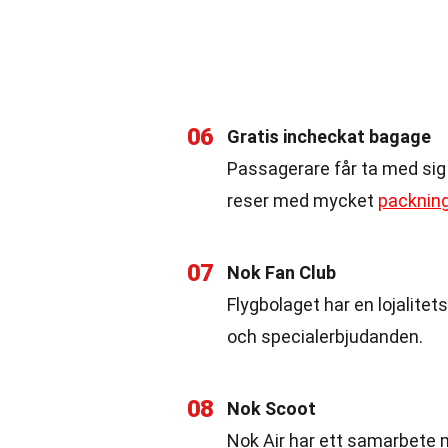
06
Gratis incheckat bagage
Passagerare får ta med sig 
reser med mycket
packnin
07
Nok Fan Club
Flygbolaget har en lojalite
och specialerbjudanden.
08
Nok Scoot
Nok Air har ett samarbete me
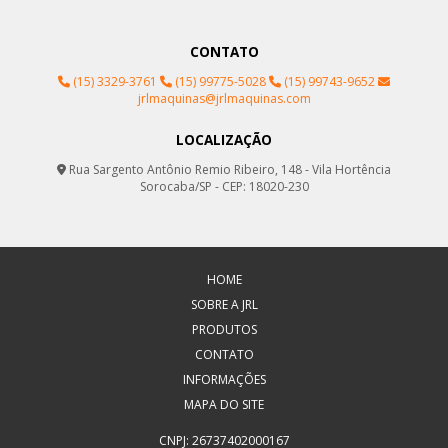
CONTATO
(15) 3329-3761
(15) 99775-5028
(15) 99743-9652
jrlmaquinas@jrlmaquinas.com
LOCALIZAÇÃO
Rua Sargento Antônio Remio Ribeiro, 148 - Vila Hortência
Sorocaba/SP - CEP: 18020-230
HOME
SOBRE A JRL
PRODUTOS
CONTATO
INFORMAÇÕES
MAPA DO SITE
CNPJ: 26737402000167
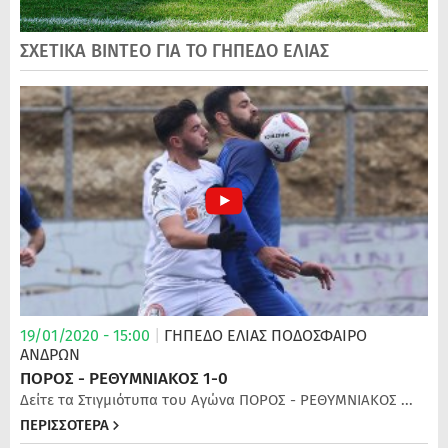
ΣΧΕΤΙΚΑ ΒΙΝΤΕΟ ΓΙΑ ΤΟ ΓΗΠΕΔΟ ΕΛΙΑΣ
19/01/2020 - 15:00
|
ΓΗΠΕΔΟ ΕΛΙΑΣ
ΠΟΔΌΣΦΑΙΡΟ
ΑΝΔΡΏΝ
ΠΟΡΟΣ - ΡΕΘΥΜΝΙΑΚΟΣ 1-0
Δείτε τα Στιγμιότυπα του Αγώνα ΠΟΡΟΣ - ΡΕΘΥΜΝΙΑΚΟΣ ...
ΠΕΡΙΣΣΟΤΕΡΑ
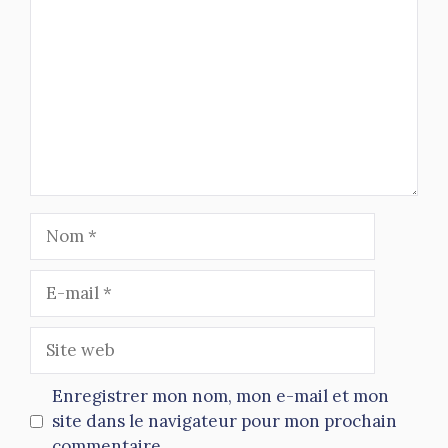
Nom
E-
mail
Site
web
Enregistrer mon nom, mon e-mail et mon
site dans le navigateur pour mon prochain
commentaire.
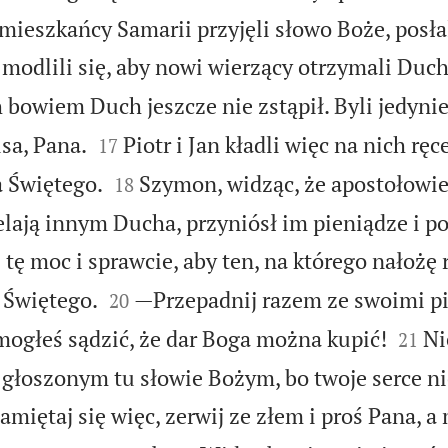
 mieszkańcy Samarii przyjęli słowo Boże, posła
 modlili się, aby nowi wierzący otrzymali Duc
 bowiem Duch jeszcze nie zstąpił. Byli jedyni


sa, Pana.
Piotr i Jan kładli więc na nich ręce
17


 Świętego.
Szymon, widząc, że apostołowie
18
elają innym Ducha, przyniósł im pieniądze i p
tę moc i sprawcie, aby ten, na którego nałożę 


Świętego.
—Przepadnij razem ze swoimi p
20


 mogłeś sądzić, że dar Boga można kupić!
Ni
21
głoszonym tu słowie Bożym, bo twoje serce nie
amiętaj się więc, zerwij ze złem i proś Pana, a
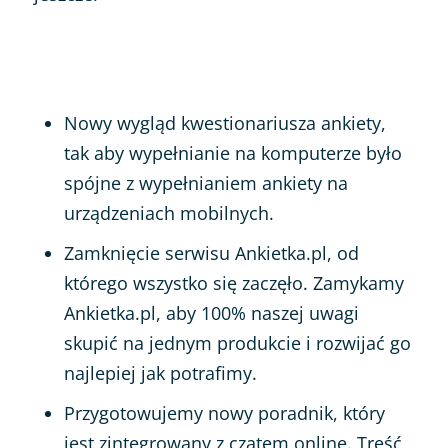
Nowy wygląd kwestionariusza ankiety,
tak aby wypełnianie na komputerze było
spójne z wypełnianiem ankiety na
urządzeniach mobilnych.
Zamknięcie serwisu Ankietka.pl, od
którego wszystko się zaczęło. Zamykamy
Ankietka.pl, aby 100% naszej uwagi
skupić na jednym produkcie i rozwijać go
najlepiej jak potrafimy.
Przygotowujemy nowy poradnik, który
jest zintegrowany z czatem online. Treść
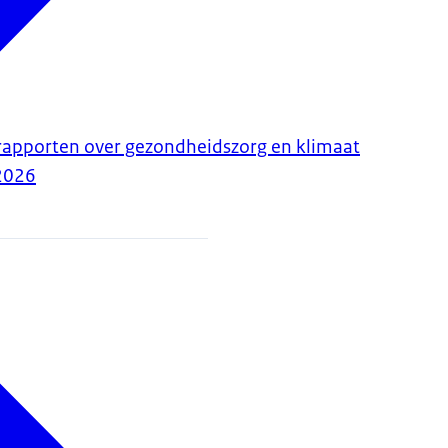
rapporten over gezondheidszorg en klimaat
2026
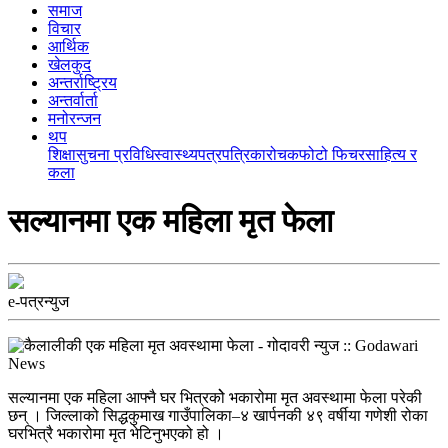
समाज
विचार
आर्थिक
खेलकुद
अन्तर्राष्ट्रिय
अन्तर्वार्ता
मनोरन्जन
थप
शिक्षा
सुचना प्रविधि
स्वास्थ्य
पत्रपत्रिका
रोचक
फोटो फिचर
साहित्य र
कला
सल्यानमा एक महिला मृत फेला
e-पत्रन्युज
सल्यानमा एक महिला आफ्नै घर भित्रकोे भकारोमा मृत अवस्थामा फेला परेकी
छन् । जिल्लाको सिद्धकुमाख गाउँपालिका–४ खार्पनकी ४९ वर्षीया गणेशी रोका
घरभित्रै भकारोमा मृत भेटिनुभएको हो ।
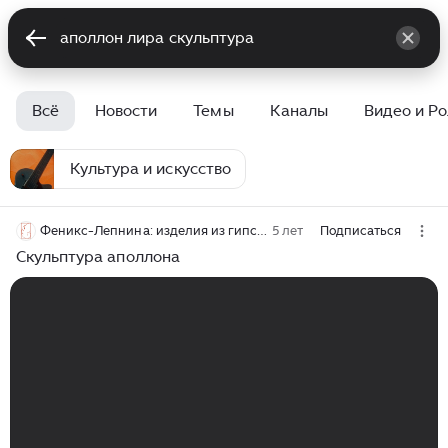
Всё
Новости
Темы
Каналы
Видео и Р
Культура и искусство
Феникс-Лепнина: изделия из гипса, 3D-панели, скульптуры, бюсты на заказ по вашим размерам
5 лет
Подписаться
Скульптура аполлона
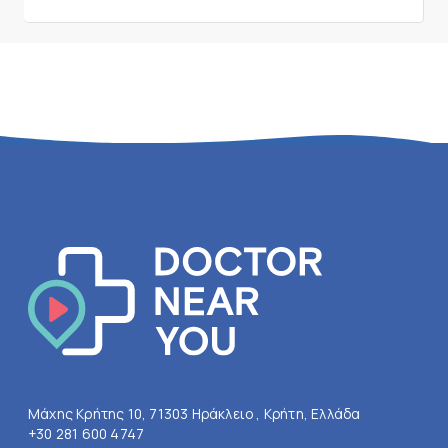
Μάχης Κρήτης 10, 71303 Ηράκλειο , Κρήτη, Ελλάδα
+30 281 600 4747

---------------

| Assignment |
Everything from the line containing "ΣΧΕΤΙΚΑ ΒΙΝΤΕΟ ΓΙΑ ΤΟ ΓΗΠΕΔΟ ΕΛΙΑΣ" through the last line of the entries is to be output exactly as written, minus any pictures.

| Solution to this task |
ΣΧΕΤΙΚΑ ΒΙΝΤΕΟ ΓΙΑ ΤΟ ΓΗΠΕΔΟ ΕΛΙΑΣ
19/01/2020 - 15:00
|
ΓΗΠΕΔΟ ΕΛΙΑΣ
ΠΟΔΌΣΦΑΙΡΟ
ΑΝΔΡΏΝ
ΠΟΡΟΣ - ΡΕΘΥΜΝΙΑΚΟΣ 1-0
Δείτε τα Στιγμιότυπα του Αγώνα ΠΟΡΟΣ - ΡΕΘΥΜΝΙΑΚΟΣ ...
ΠΕΡΙΣΣΟΤΕΡΑ
Nom
E-
mail
Site
web
Enregistrer mon nom, mon e-mail et mon
site dans le navigateur pour mon prochain
commentaire.
 mieszkańcy Samarii przyjęli słowo Boże, posła
 modlili się, aby nowi wierzący otrzymali Duc
 bowiem Duch jeszcze nie zstąpił. Byli jedyni


sa, Pana.
Piotr i Jan kładli więc na nich ręce
17


 Świętego.
Szymon, widząc, że apostołowie
18
elają innym Ducha, przyniósł im pieniądze i p
tę moc i sprawcie, aby ten, na którego nałożę 


Świętego.
—Przepadnij razem ze swoimi p
20


 mogłeś sądzić, że dar Boga można kupić!
Ni
21
głoszonym tu słowie Bożym, bo twoje serce nie
amiętaj się więc, zerwij ze złem i proś Pana, a
Nowy wygląd kwestionariusza ankiety,
tak aby wypełnianie na komputerze było
spójne z wypełnianiem ankiety na
urządzeniach mobilnych.
Zamknięcie serwisu Ankietka.pl, od
którego wszystko się zaczęło. Zamykamy
Ankietka.pl, aby 100% naszej uwagi
skupić na jednym produkcie i rozwijać go
najlepiej jak potrafimy.
Przygotowujemy nowy poradnik, który
jest zintegrowany z czatem online. Treść
rapporten over gezondheidszorg en klimaat
2026
समाज
विचार
आर्थिक
खेलकुद
अन्तर्राष्ट्रिय
अन्तर्वार्ता
मनोरन्जन
थप
शिक्षा
सुचना प्रविधि
स्वास्थ्य
पत्रपत्रिका
रोचक
फोटो फिचर
साहित्य र
कला
सल्यानमा एक महिला मृत फेला
e-पत्रन्युज
सल्यानमा एक महिला आफ्नै घर भित्रकोे भकारोमा मृत अवस्थामा फेला परेकी
छन् । जिल्लाको सिद्धकुमाख गाउँपालिका–४ खार्पनकी ४९ वर्षीया गणेशी रोका
घरभित्रै भकारोमा मृत भेटिनुभएको हो ।
Всё
Новости
Темы
Каналы
Видео и Р
Культура и искусство
Феникс-Лепнина: изделия из гипса, 3D-панели, скульптуры, бюсты на заказ по вашим размерам
5 лет
Подписаться
Скульптура аполлона
Μάχης Κρήτης 10, 71303 Ηράκλειο , Κρήτη, Ελλάδα
+30 281 600 4747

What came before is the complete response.